Work required
The lines to repeat are those below from the one containing "Zugriff auf Zverevs Service fand, be" down to the one containing "Wobei sich die Nervosität im Match ge", both included; reproduce them exactly and nothing else.

Records for processing: Begin

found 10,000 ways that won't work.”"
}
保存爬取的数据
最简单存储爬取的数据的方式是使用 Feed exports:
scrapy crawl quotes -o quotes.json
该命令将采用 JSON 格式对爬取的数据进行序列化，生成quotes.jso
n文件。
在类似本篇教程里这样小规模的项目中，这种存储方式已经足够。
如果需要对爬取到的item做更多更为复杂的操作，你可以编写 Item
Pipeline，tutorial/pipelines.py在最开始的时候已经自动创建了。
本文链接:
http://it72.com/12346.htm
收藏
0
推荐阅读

Records for processing: End
Records for processing: Begin

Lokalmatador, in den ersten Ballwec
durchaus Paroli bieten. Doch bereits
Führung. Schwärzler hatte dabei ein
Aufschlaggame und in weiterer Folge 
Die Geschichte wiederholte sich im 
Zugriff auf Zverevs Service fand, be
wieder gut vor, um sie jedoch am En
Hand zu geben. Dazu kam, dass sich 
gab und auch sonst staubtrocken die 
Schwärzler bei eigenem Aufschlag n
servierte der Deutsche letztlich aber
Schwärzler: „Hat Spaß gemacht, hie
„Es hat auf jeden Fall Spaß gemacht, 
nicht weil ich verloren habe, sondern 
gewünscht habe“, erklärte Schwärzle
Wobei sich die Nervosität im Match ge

Records for processing: End

Task result
Zugriff auf Zverevs Service fand, be
wieder gut vor, um sie jedoch am En
Hand zu geben. Dazu kam, dass sich 
gab und auch sonst staubtrocken die 
Schwärzler bei eigenem Aufschlag n
servierte der Deutsche letztlich aber
Schwärzler: „Hat Spaß gemacht, hie
„Es hat auf jeden Fall Spaß gemacht, 
nicht weil ich verloren habe, sondern 
gewünscht habe“, erklärte Schwärzle
Wobei sich die Nervosität im Match ge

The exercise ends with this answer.